What the task requires - Please write out exactly, and only, the lines from the first in the material below to the line containing "individualizado e de", both included.

Source material -
=== Section Start ===
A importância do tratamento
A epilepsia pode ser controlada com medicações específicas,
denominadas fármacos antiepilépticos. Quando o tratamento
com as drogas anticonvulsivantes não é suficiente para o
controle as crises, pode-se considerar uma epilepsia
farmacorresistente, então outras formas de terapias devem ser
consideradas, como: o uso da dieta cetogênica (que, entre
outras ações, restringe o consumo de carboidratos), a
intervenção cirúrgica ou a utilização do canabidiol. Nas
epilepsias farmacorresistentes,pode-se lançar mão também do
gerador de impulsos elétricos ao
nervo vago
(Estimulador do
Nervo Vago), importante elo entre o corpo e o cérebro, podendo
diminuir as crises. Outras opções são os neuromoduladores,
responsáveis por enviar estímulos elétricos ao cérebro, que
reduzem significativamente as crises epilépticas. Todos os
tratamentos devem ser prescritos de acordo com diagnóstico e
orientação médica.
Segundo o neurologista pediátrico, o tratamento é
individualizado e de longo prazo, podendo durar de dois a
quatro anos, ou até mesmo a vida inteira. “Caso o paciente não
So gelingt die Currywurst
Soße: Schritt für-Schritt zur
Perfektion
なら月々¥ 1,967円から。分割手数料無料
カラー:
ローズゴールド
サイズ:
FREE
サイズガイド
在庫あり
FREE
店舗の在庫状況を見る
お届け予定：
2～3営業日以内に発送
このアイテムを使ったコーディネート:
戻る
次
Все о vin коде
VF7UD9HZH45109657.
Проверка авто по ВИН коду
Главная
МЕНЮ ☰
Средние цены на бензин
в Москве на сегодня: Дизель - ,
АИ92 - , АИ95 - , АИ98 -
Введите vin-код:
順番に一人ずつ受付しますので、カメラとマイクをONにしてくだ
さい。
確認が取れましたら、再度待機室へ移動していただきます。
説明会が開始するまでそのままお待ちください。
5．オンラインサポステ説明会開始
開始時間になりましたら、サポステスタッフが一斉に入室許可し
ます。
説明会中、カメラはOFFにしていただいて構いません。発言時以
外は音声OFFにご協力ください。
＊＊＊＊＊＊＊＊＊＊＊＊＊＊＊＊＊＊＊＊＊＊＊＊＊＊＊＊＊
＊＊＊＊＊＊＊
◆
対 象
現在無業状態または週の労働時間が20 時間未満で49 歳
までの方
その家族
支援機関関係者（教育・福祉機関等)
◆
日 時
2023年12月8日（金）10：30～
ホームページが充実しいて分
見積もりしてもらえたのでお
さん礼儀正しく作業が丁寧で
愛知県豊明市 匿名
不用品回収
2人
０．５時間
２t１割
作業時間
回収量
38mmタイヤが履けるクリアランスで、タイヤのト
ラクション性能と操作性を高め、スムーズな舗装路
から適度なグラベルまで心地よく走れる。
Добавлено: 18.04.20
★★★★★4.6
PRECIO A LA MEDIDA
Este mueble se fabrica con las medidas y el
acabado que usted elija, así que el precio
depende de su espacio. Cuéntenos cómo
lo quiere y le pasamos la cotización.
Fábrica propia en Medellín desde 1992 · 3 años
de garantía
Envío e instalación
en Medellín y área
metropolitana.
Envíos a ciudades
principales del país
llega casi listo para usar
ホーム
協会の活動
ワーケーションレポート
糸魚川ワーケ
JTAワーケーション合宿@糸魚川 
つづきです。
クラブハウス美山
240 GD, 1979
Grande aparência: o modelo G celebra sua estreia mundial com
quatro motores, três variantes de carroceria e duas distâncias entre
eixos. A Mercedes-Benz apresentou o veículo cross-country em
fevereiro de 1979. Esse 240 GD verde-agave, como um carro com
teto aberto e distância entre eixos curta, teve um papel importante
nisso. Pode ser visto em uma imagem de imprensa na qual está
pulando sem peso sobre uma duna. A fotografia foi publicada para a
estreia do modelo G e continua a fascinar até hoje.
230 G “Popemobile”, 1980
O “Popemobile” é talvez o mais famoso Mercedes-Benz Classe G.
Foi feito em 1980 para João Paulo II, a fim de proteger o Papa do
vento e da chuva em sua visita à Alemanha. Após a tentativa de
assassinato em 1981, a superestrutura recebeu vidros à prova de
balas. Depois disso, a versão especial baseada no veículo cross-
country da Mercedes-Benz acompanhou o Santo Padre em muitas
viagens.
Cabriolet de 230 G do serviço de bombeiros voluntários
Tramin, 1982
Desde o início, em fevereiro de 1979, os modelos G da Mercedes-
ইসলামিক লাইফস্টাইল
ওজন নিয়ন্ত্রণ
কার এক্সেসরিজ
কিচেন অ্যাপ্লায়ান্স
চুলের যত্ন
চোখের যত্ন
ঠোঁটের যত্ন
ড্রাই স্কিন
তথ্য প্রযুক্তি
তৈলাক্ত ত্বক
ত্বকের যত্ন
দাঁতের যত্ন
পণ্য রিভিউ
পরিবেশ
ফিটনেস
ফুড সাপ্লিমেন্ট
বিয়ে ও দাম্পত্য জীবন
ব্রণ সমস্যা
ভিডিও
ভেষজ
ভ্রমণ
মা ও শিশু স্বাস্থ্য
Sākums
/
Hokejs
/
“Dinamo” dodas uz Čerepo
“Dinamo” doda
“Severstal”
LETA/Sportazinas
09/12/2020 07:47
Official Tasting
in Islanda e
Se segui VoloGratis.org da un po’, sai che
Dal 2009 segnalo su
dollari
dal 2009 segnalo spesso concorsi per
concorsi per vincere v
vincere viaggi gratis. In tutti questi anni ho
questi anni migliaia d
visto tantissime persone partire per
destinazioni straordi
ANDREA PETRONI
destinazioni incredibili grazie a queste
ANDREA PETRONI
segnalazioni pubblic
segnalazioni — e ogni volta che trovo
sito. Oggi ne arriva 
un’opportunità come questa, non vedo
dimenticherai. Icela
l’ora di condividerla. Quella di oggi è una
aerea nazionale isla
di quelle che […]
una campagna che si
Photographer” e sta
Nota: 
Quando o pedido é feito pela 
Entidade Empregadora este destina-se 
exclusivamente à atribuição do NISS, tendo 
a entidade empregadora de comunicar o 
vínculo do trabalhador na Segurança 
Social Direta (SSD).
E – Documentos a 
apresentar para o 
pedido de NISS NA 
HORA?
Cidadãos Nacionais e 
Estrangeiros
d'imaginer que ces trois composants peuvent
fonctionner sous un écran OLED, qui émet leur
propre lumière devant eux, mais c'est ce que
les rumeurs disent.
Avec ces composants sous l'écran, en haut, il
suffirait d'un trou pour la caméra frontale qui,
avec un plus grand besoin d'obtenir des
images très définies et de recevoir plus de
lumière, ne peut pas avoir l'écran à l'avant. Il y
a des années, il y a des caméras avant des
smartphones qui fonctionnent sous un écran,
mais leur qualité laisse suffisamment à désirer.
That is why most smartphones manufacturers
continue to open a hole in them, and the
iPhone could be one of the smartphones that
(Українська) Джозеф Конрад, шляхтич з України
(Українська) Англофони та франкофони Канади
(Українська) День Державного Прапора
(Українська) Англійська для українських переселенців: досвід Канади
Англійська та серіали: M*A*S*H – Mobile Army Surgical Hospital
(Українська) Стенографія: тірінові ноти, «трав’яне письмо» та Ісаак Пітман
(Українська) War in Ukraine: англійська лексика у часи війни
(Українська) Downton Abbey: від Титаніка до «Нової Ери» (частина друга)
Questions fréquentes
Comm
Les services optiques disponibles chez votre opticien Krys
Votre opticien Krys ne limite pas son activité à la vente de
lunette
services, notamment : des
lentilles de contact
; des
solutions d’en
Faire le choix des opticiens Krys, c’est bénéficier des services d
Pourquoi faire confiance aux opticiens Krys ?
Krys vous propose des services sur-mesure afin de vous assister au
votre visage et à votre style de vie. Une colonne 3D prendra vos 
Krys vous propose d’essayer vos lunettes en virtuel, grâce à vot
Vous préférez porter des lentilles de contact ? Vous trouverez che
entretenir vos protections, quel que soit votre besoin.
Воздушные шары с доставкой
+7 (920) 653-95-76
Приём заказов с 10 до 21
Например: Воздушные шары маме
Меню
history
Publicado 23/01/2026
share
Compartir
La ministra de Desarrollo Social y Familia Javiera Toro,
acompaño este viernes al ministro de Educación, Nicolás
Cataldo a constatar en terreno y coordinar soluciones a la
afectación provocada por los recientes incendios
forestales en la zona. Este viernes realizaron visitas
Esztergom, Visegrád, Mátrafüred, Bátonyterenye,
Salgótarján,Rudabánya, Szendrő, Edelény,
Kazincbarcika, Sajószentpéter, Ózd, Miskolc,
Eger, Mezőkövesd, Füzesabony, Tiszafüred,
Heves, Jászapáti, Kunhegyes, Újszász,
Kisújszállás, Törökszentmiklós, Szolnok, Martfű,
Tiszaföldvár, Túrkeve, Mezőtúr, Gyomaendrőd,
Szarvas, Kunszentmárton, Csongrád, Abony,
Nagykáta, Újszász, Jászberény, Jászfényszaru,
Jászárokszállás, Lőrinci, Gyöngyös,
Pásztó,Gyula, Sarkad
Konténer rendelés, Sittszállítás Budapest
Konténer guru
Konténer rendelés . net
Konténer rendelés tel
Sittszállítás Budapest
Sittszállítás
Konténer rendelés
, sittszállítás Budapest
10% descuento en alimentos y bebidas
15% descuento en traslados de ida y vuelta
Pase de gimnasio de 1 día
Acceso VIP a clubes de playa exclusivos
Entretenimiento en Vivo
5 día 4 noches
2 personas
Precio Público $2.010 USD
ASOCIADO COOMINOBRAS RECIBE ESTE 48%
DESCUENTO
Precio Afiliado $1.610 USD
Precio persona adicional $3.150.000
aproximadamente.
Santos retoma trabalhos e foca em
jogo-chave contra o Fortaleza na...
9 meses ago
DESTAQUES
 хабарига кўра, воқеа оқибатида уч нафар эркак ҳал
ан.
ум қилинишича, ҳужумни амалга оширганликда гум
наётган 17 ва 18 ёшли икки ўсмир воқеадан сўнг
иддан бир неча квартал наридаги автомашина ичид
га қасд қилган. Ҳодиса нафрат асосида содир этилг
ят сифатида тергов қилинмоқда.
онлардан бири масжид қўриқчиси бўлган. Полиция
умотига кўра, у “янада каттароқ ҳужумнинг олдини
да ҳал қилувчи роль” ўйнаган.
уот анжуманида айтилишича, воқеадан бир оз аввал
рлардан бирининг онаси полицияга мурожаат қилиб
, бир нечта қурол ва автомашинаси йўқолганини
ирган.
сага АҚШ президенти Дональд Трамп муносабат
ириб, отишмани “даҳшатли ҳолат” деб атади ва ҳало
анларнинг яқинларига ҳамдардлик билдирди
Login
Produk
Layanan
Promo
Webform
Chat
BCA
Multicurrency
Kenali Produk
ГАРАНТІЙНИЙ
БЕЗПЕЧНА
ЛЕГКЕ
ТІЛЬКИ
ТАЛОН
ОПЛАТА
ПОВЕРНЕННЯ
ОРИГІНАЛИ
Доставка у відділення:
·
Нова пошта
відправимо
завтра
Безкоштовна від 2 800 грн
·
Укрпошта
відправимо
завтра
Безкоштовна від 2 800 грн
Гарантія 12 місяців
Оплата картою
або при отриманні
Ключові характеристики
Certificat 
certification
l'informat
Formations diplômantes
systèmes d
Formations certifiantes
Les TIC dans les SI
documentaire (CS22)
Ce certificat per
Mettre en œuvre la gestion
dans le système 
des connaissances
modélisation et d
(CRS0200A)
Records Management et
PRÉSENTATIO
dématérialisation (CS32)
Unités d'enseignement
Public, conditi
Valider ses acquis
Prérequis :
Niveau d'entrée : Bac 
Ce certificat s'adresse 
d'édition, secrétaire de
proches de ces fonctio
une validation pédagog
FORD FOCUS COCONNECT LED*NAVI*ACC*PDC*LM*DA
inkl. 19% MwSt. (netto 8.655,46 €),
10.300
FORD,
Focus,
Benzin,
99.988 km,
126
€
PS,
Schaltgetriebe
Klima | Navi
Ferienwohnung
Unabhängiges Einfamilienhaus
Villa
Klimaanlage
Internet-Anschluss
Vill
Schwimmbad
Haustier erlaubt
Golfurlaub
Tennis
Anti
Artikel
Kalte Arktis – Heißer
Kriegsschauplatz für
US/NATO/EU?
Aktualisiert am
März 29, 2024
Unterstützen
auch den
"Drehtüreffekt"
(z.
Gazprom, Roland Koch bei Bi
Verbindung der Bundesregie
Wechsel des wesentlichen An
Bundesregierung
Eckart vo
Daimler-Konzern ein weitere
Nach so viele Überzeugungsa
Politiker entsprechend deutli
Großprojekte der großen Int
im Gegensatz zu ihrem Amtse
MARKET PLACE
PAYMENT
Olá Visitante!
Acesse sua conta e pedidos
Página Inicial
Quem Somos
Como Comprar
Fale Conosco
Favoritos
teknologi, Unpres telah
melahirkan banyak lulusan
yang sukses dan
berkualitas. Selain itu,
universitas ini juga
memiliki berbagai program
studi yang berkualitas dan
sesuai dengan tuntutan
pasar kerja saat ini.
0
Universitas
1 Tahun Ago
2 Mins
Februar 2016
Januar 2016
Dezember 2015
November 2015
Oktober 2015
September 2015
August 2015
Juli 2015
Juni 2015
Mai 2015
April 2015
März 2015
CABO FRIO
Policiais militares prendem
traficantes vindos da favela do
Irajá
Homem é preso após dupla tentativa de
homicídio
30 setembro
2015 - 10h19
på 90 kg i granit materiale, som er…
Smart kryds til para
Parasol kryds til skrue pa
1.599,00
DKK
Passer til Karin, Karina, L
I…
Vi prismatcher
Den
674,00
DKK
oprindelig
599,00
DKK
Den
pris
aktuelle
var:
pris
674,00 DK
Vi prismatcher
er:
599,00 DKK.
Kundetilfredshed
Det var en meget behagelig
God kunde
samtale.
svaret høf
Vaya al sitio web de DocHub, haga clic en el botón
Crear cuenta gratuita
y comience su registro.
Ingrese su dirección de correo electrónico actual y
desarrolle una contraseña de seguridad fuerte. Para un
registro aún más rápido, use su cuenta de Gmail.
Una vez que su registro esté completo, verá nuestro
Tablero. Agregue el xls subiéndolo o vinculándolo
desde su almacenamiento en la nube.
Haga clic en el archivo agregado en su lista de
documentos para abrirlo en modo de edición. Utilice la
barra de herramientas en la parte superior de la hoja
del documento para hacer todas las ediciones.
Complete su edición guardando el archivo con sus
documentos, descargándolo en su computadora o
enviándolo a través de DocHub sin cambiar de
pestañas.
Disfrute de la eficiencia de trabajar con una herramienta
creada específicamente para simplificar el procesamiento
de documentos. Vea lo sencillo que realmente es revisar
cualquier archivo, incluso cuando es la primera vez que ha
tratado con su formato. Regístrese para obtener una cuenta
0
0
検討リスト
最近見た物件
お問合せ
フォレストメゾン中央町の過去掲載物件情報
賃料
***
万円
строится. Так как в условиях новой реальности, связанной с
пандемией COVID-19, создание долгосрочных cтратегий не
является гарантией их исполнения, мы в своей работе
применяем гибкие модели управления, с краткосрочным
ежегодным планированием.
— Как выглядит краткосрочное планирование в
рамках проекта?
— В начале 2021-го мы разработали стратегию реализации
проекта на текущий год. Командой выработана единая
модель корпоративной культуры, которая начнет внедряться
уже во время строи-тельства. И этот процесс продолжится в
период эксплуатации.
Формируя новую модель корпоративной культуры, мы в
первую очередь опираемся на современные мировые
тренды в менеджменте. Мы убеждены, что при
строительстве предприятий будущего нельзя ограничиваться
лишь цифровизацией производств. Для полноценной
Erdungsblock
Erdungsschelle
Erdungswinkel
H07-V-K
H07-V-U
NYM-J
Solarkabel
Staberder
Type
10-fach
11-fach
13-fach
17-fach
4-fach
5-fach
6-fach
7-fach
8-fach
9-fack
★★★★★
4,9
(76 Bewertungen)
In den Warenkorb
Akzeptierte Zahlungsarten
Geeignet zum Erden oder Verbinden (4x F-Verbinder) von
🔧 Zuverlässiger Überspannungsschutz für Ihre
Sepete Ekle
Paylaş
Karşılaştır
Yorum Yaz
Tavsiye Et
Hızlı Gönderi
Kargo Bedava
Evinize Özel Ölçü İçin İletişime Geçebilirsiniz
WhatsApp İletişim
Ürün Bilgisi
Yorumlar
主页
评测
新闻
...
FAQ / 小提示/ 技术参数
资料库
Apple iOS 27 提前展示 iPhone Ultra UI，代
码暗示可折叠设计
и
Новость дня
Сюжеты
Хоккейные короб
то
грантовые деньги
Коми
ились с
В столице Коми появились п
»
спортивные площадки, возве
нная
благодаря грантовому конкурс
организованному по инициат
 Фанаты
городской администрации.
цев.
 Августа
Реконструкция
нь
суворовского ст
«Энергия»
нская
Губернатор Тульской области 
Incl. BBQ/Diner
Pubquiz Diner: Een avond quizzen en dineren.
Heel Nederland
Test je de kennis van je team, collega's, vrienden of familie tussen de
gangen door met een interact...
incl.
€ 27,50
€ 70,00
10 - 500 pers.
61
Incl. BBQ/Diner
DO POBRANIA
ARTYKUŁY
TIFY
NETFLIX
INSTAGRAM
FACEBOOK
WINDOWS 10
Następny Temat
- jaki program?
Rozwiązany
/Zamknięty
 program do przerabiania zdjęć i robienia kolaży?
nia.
=== Section End ===
Task output -
A importância do tratamento
A epilepsia pode ser controlada com medicações específicas,
denominadas fármacos antiepilépticos. Quando o tratamento
com as drogas anticonvulsivantes não é suficiente para o
controle as crises, pode-se considerar uma epilepsia
farmacorresistente, então outras formas de terapias devem ser
consideradas, como: o uso da dieta cetogênica (que, entre
outras ações, restringe o consumo de carboidratos), a
intervenção cirúrgica ou a utilização do canabidiol. Nas
epilepsias farmacorresistentes,pode-se lançar mão também do
gerador de impulsos elétricos ao
nervo vago
(Estimulador do
Nervo Vago), importante elo entre o corpo e o cérebro, podendo
diminuir as crises. Outras opções são os neuromoduladores,
responsáveis por enviar estímulos elétricos ao cérebro, que
reduzem significativamente as crises epilépticas. Todos os
tratamentos devem ser prescritos de acordo com diagnóstico e
orientação médica.
Segundo o neurologista pediátrico, o tratamento é
individualizado e de longo prazo, podendo durar de dois a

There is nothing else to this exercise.